What the task requires: How many of the lines below include "example"? Give the number and no other words.

▬▬▬▬▬▬▬▬▬▬

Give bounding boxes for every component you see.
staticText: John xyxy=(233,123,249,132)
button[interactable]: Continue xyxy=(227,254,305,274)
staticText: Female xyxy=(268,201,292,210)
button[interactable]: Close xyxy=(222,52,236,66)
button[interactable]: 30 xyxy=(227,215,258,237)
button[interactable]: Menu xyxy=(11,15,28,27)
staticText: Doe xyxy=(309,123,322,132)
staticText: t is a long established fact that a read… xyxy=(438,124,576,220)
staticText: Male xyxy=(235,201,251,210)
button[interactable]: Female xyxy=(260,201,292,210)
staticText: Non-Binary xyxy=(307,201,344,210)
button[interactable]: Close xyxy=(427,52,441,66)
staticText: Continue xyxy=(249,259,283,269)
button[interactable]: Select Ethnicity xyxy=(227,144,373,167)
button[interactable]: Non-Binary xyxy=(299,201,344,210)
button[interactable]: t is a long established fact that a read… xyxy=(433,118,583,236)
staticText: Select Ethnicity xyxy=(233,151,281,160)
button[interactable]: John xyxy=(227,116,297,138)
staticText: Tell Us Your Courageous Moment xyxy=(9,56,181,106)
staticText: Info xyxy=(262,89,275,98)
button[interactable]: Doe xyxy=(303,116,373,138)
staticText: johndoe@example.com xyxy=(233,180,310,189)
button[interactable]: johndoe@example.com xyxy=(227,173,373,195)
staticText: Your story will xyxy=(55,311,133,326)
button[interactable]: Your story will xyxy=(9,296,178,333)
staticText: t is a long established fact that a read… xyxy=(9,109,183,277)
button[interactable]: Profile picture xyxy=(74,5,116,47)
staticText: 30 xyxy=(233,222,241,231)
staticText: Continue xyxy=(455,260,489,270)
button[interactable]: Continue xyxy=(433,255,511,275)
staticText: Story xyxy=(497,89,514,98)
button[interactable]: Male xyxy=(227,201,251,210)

▬▬▬▬▬▬▬▬▬▬

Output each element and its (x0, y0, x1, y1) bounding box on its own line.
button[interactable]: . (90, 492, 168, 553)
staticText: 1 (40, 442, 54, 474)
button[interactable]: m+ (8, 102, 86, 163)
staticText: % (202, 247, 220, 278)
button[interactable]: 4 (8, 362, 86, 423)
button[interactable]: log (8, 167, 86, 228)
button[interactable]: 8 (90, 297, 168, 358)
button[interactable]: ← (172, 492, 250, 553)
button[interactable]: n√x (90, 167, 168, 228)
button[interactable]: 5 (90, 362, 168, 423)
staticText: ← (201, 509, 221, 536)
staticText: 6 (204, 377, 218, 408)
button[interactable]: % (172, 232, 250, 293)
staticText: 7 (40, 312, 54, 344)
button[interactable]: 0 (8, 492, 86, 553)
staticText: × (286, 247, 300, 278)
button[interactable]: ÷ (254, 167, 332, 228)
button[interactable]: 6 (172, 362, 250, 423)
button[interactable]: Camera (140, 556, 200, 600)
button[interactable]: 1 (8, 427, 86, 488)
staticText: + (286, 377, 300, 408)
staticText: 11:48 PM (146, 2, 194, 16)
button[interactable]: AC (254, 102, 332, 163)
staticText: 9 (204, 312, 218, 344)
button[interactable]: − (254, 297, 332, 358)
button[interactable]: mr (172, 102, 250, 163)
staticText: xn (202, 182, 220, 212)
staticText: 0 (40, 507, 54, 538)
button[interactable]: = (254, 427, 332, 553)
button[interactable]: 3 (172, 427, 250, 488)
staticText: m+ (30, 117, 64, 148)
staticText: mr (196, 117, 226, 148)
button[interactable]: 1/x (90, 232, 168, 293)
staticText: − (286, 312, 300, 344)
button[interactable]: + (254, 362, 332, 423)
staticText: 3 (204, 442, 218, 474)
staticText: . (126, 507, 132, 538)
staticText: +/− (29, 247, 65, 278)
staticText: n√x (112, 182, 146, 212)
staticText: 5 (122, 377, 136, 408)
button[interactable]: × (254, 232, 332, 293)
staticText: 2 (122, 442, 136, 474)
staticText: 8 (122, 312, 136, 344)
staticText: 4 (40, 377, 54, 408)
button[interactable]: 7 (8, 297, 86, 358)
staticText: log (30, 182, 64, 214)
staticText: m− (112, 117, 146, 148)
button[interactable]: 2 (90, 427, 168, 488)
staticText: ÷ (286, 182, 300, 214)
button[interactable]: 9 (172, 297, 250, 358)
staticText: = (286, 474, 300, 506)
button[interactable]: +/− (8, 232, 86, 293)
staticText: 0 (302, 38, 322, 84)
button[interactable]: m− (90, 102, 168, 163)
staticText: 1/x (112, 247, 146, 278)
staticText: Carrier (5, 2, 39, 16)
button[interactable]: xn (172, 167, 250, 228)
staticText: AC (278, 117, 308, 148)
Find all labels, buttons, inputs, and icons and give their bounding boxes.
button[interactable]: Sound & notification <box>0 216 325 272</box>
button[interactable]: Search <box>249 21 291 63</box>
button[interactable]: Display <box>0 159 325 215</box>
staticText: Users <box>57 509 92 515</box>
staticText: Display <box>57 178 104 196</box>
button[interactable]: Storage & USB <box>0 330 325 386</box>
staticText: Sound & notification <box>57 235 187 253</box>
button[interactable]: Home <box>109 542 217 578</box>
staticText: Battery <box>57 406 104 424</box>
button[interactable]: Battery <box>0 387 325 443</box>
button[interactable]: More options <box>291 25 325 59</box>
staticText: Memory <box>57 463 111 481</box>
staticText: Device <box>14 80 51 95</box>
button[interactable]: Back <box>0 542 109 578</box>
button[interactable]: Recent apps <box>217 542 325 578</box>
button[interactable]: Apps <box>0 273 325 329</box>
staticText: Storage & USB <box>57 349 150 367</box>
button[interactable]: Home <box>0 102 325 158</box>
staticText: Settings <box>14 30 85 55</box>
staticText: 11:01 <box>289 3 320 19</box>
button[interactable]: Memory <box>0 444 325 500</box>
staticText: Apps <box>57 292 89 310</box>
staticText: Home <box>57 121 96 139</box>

▬▬▬▬▬▬▬▬▬▬

Response: 2